Which lines below contain "button"? Pull them out.

:::

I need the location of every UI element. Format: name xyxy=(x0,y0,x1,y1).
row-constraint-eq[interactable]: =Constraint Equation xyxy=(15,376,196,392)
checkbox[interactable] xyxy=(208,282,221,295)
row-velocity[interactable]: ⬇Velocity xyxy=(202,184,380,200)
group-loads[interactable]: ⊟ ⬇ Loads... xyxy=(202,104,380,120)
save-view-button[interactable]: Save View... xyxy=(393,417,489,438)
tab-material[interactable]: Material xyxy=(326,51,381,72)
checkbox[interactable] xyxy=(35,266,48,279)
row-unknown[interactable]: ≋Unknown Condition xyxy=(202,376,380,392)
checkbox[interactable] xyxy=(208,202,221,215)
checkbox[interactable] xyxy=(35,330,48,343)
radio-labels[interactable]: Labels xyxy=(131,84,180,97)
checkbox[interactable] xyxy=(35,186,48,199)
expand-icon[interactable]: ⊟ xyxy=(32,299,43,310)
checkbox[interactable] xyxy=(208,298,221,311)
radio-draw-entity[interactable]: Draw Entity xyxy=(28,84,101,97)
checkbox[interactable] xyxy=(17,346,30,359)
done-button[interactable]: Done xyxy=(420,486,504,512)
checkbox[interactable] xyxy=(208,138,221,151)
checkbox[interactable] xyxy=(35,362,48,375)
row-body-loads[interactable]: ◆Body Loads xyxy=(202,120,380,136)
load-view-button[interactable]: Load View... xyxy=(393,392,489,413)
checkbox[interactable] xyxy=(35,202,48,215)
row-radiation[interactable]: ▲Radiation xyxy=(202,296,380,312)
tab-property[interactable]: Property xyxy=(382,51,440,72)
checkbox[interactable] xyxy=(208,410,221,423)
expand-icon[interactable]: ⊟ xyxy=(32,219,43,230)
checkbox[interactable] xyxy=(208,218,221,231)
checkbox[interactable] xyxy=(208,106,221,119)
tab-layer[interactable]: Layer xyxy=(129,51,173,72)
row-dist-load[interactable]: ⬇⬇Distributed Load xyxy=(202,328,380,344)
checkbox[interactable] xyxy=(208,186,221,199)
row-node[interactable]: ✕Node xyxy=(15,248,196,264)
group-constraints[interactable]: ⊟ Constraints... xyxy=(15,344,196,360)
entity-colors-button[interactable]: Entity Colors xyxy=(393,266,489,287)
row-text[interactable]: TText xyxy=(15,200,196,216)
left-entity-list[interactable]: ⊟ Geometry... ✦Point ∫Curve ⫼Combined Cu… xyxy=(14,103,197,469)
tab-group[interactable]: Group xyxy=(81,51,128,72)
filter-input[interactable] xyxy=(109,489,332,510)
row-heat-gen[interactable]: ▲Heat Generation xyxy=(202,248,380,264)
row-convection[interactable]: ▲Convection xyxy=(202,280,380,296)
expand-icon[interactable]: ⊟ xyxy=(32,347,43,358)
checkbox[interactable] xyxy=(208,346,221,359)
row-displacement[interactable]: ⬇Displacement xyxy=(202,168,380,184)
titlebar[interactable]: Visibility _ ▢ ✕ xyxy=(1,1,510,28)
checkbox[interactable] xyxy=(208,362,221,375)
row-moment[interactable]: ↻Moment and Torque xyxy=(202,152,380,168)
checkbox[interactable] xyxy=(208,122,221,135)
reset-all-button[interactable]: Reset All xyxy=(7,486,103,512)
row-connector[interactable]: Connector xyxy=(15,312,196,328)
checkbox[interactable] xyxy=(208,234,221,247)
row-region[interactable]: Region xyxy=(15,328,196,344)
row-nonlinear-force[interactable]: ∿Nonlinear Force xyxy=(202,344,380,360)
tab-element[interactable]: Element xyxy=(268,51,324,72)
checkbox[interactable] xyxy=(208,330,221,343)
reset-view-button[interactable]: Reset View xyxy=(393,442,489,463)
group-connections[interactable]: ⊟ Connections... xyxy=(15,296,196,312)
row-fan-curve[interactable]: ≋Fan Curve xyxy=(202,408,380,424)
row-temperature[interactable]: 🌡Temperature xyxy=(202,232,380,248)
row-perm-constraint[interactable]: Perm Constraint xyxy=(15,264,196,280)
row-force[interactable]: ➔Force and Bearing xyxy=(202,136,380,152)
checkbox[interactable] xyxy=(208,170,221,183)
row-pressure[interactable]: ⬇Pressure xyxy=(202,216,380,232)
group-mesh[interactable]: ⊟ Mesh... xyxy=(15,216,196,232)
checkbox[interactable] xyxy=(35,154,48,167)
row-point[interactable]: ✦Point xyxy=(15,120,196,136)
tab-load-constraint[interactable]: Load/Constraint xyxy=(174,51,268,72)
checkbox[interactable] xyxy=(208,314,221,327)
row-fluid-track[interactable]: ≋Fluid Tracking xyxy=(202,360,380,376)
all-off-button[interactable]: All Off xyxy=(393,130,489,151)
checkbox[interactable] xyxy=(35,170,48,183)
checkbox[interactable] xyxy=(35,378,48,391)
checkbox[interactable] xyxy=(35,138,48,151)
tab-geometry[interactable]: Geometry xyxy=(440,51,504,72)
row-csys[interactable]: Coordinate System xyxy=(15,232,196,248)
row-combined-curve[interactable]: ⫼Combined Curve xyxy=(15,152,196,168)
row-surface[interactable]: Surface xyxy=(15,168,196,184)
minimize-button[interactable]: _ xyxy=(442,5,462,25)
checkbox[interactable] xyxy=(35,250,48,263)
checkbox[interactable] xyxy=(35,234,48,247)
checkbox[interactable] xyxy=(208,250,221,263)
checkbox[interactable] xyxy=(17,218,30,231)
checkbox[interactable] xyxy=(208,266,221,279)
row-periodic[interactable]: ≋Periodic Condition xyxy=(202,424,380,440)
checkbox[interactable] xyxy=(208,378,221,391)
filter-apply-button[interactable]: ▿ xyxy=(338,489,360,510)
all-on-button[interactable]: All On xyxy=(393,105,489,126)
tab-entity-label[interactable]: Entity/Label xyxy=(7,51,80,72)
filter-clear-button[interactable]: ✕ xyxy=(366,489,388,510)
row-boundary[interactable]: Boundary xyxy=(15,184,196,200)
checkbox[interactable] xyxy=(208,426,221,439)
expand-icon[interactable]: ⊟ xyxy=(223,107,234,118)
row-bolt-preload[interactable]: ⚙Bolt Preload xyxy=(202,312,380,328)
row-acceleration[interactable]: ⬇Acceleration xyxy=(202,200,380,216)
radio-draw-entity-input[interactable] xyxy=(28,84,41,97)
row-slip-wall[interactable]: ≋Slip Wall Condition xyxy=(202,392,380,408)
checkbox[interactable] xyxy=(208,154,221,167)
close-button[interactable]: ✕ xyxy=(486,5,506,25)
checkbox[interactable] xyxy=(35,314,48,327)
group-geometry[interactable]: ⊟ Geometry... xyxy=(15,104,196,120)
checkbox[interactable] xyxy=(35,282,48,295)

:::

> [Reply to the exercise]
save-view-button[interactable]: Save View... xyxy=(393,417,489,438)
done-button[interactable]: Done xyxy=(420,486,504,512)
load-view-button[interactable]: Load View... xyxy=(393,392,489,413)
entity-colors-button[interactable]: Entity Colors xyxy=(393,266,489,287)
reset-all-button[interactable]: Reset All xyxy=(7,486,103,512)
reset-view-button[interactable]: Reset View xyxy=(393,442,489,463)
all-off-button[interactable]: All Off xyxy=(393,130,489,151)
minimize-button[interactable]: _ xyxy=(442,5,462,25)
filter-apply-button[interactable]: ▿ xyxy=(338,489,360,510)
all-on-button[interactable]: All On xyxy=(393,105,489,126)
filter-clear-button[interactable]: ✕ xyxy=(366,489,388,510)
close-button[interactable]: ✕ xyxy=(486,5,506,25)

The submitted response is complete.